Dumping diagnostic data in directory=[cdmp_20180207125309], requested by
(instance=2, osid=18627 (SMON)), summary=[abnormal process termination].
Dumping diagnostic data in directory=[cdmp_20180207125539], requested by
(instance=2, osid=18627 (SMON)), summary=[abnormal process termination].
Dumping diagnostic data in directory=[cdmp_20180207125814], requested by
(instance=2, osid=18627 (SMON)), summary=[abnormal process termination].
Dumping diagnostic data in directory=[cdmp_20180207130049], requested by
(instance=2, osid=18627 (SMON)), summary=[abnormal process termination].
Dumping diagnostic data in directory=[cdmp_20180207130324], requested by
(instance=2, osid=18627 (SMON)), summary=[abnormal process termination].

This looked bad and so I decided to start killing the restore sessions, obviously not including the one performing the block recovery. Part way through this process the instance performing block recovery crashed, possibly because of killing the sessions, possibly for other reasons. Reviewing these errors messages for this write-up it would appear that these are actually the result of the block corruption errors being detected on the B node (instance=2) and SMON on that node requesting the action. These were therefore not an issue and were not being caused by the extra restore sessions.

Fortunately the crash of the instance did not result in the block recovery leaving a block in a past state. The corruption errors continued to appear in the alert log of the running instance, so it would appear that the block recovery is an in-memory operation until such time as it is completed. Clearly block recovery by this method was going to take too long and so we had to change to another approach.

In such situations in the past, the datafile has been restored from an image copy backup of the same datafile on the standby database. However this would require the entire datafile to be offline which would cause disruption, if not for very long. However during the time I had been monitoring the restore, I had hit on the idea of copying across a backup of the datafile and then performing block recover from that. As it was getting rather late, I discussed this idea with my colleague and we decided to try it. An “incremental level 0” backup of the appropriate datafile was taken from the standby. This was then transferred to the production host and catalogued. Block recovery was then tried again.
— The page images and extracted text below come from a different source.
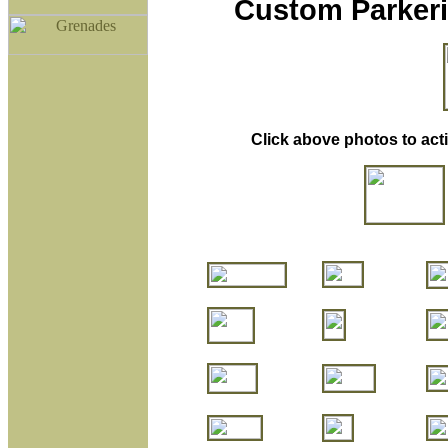
Custom Parkeri
Click above photos to act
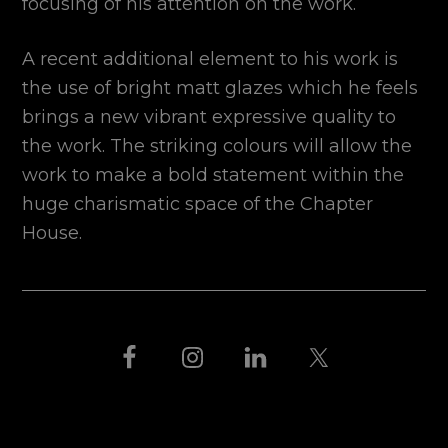
focusing of his attention on the work.
A recent additional element to his work is
the use of bright matt glazes which he feels
brings a new vibrant expressive quality to
the work. The striking colours will allow the
work to make a bold statement within the
huge charismatic space of the Chapter
House.
FOOTER
THIS IS BLACK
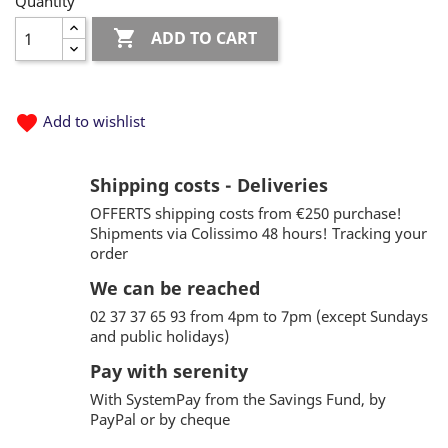
Quantity

ADD TO CART
favorite
Add to wishlist
Shipping costs - Deliveries
OFFERTS shipping costs from €250 purchase!
Shipments via Colissimo 48 hours! Tracking your
order
We can be reached
02 37 37 65 93 from 4pm to 7pm (except Sundays
and public holidays)
Pay with serenity
With SystemPay from the Savings Fund, by
PayPal or by cheque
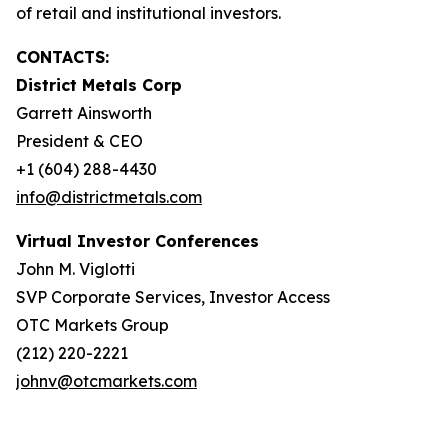
of retail and institutional investors.
CONTACTS:
District Metals Corp
Garrett Ainsworth
President & CEO
+1 (604) 288-4430
info@districtmetals.com
Virtual Investor Conferences
John M. Viglotti
SVP Corporate Services, Investor Access
OTC Markets Group
(212) 220-2221
johnv@otcmarkets.com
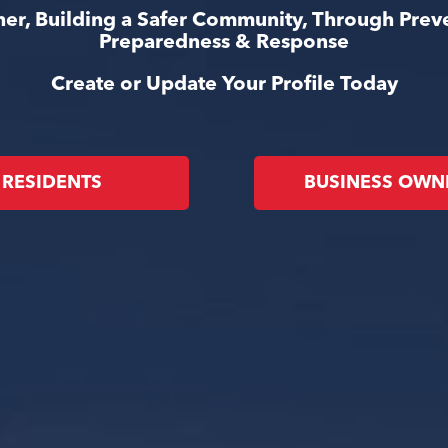
er, Building a Safer Community, Through Prev
Preparedness & Response
Create or Update Your Profile Today
RESIDENTS
BUSINESS OWN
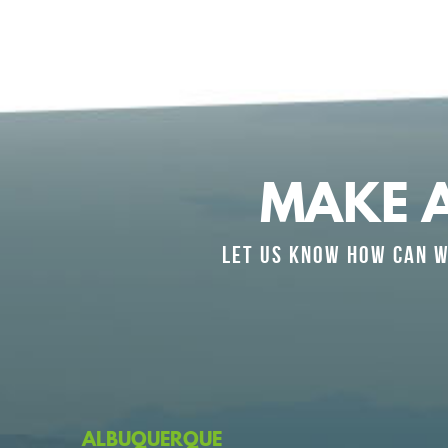
MAKE 
LET US KNOW HOW CAN W
ALBUQUERQUE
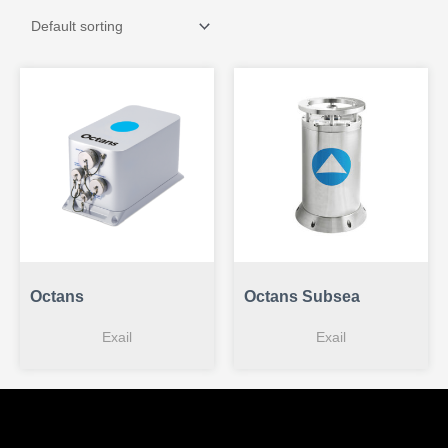
Octans
Octans Subsea
Exail
Exail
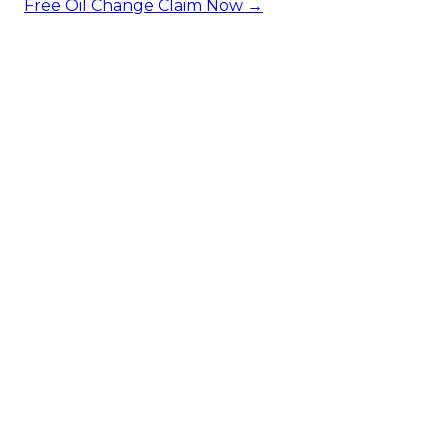
Free Oil Change
Claim Now →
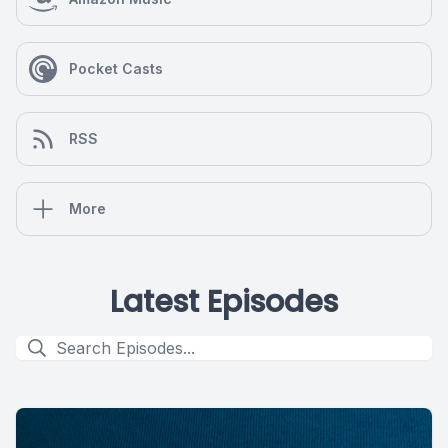
Pocket Casts
RSS
More
Latest Episodes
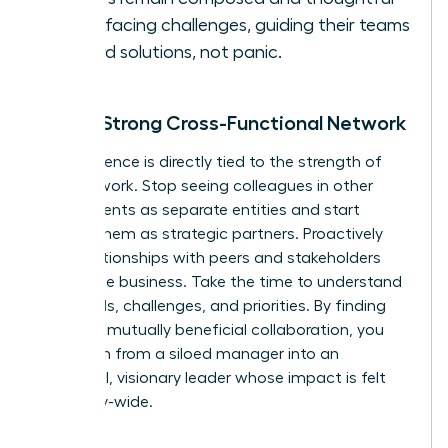
when facing challenges, guiding their teams
toward solutions, not panic.
Build a Strong Cross-Functional Network
Your influence is directly tied to the strength of
your network. Stop seeing colleagues in other
departments as separate entities and start
viewing them as strategic partners. Proactively
build relationships with peers and stakeholders
across the business. Take the time to understand
their goals, challenges, and priorities. By finding
areas for mutually beneficial collaboration, you
transform from a siloed manager into an
influential, visionary leader whose impact is felt
company-wide.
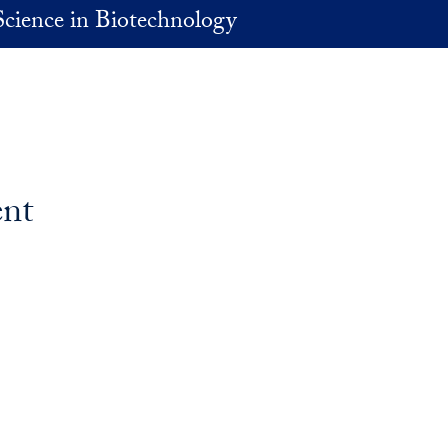
Science in Biotechnology
ent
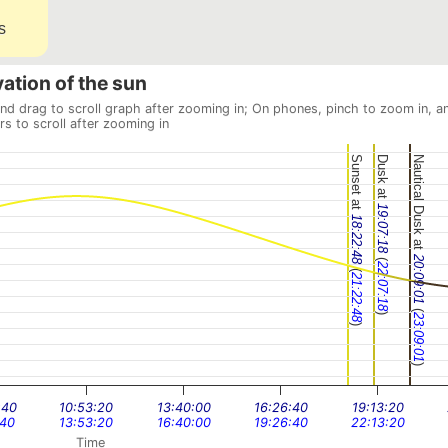
s
vation of the sun
and drag to scroll graph after zooming in; On phones, pinch to zoom in, a
rs to scroll after zooming in
Sunset at
Dusk at
Nautical Dusk at
19:07:18
18:22:48
(
20:09:01
22:07:18
(
21:22:48
(
)
23:09:01
)
)
:40
10:53:20
13:40:00
16:26:40
19:13:20
:40
13:53:20
16:40:00
19:26:40
22:13:20
Time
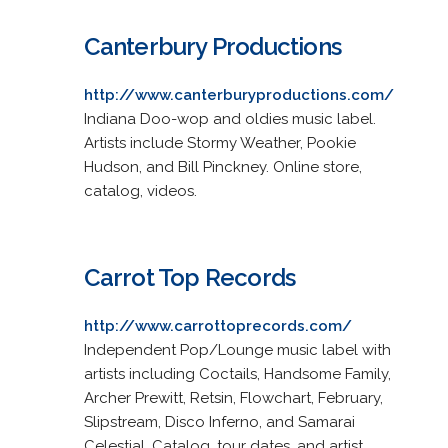
Canterbury Productions
http://www.canterburyproductions.com/
Indiana Doo-wop and oldies music label.
Artists include Stormy Weather, Pookie
Hudson, and Bill Pinckney. Online store,
catalog, videos.
Carrot Top Records
http://www.carrottoprecords.com/
Independent Pop/Lounge music label with
artists including Coctails, Handsome Family,
Archer Prewitt, Retsin, Flowchart, February,
Slipstream, Disco Inferno, and Samarai
Celestial. Catalog, tour dates, and artist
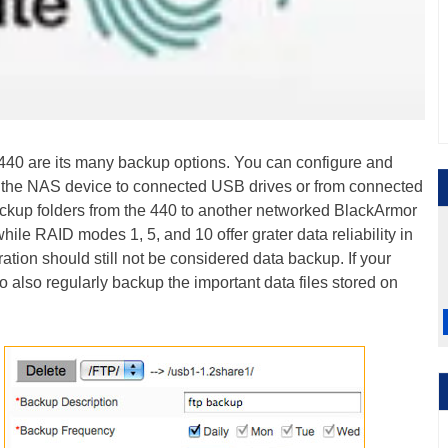
 440 are its many backup options. You can configure and
n the NAS device to connected USB drives or from connected
ckup folders from the 440 to another networked BlackArmor
while RAID modes 1, 5, and 10 offer grater data reliability in
ation should still not be considered data backup. If your
 to also regularly backup the important data files stored on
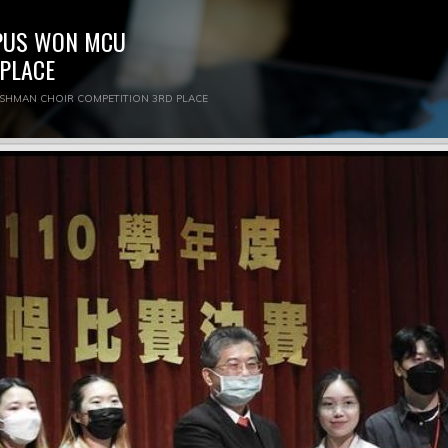
MPUS WON MCU
PLACE
ESHMAN CHOIR COMPETITION 3RD PLACE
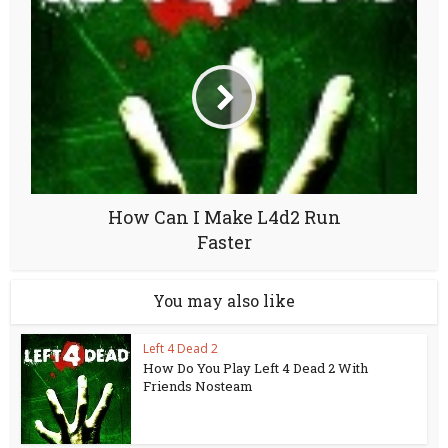
How Can I Make L4d2 Run
Faster
You may also like
Left 4 Dead 2
How Do You Play Left 4 Dead 2 With
Friends Nosteam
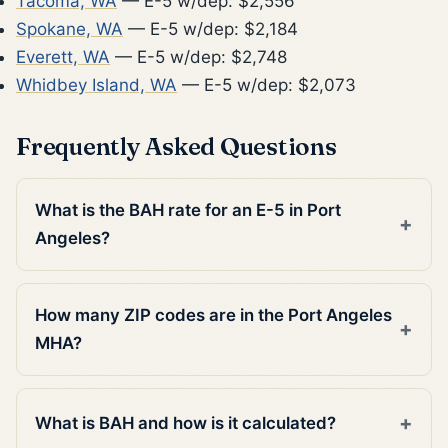
Tacoma, WA
— E-5 w/dep: $2,556
Spokane, WA
— E-5 w/dep: $2,184
Everett, WA
— E-5 w/dep: $2,748
Whidbey Island, WA
— E-5 w/dep: $2,073
Frequently Asked Questions
What is the BAH rate for an E-5 in Port
Angeles?
How many ZIP codes are in the Port Angeles
MHA?
What is BAH and how is it calculated?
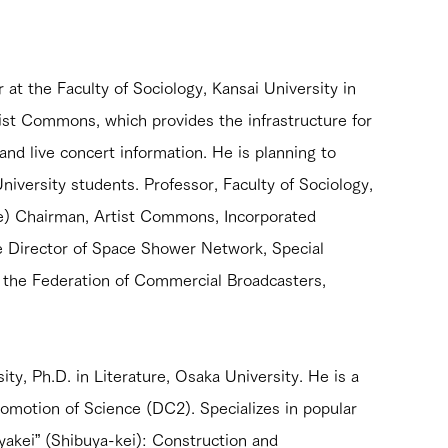
at the Faculty of Sociology, Kansai University in 
rtist Commons, which provides the infrastructure for 
and live concert information. He is planning to 
niversity students. Professor, Faculty of Sociology, 
e) Chairman, Artist Commons, Incorporated 
de Director of Space Shower Network, Special 
the Federation of Commercial Broadcasters, 
ty, Ph.D. in Literature, Osaka University. He is a 
omotion of Science (DC2). Specializes in popular 
uyakei” (Shibuya-kei): Construction and 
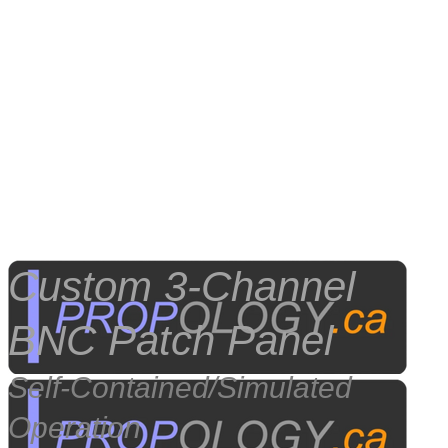
Custom
3-Channel
BNC Patch Panel
Self-Contained/Simulated
Operation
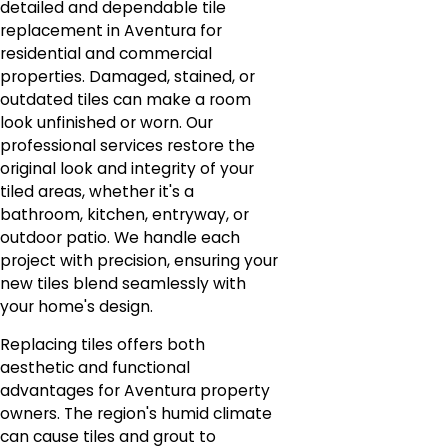
detailed and dependable tile
replacement in Aventura for
residential and commercial
properties. Damaged, stained, or
outdated tiles can make a room
look unfinished or worn. Our
professional services restore the
original look and integrity of your
tiled areas, whether it's a
bathroom, kitchen, entryway, or
outdoor patio. We handle each
project with precision, ensuring your
new tiles blend seamlessly with
your home's design.
Replacing tiles offers both
aesthetic and functional
advantages for Aventura property
owners. The region's humid climate
can cause tiles and grout to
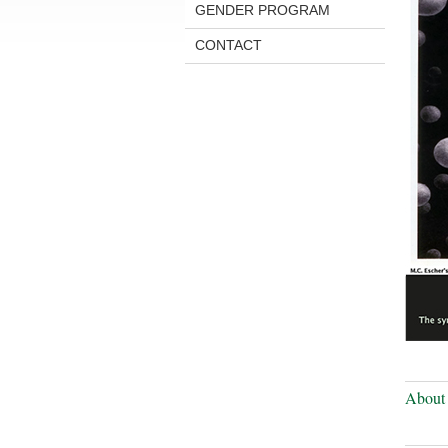
GENDER PROGRAM
CONTACT
About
This time it took only a few minutes and the block was recovered:

RMAN> catalog backuppiece '<backup piece>';
using target database control file instead of recovery catalog
cataloged backup piece
backup piece handle=<backup piece>
RECID=119204 STAMP=967484691
RMAN> recover corruption list ;
Starting recover at ...
allocated channel: ...
channel ORA_DISK_1: restoring block(s)
channel ORA_DISK_1: specifying block(s) to restore from backup set
restoring blocks of datafile 00039
channel ORA_DISK_1: reading from backup piece
<backup piece>
channel ORA_DISK_1: piece
handle=<backup piece>
tag=<tag>
channel ORA_DISK_1: restored block(s) from backup piece 1
channel ORA_DISK_1: block restore complete, elapsed time: 00:02:55
starting media recovery
archived log for thread 2 with sequence 635744 is already on disk as file
...
media recovery complete, elapsed time: 00:02:02
Finished recover ...

Lessons

Block recovery is crash safe. The corrupt block appears not to be touched until a fully restored version is created at the end of the recovery.
When faced with a corrupt block, don’t immediately issue the block recover command. Look at how far back the level 0 backup is and how many archived redo logs are necessary to recovery it. It is quite possible that taking a backup of the relevant data files on the standby and recovering from them will be far quicker.
Pay close attention to the messages in the alert logs. I was looking at the corrupt block messages appearing in the running instances alert log, but it did not click that this meant that the block had not been touched and therefore we could happily kill the recovery operation. I also starting killing the archived log restore sessions on the mistaken belief that these were causing SMON core dumps. Again, this was not the case as a closer examination of the error message showed.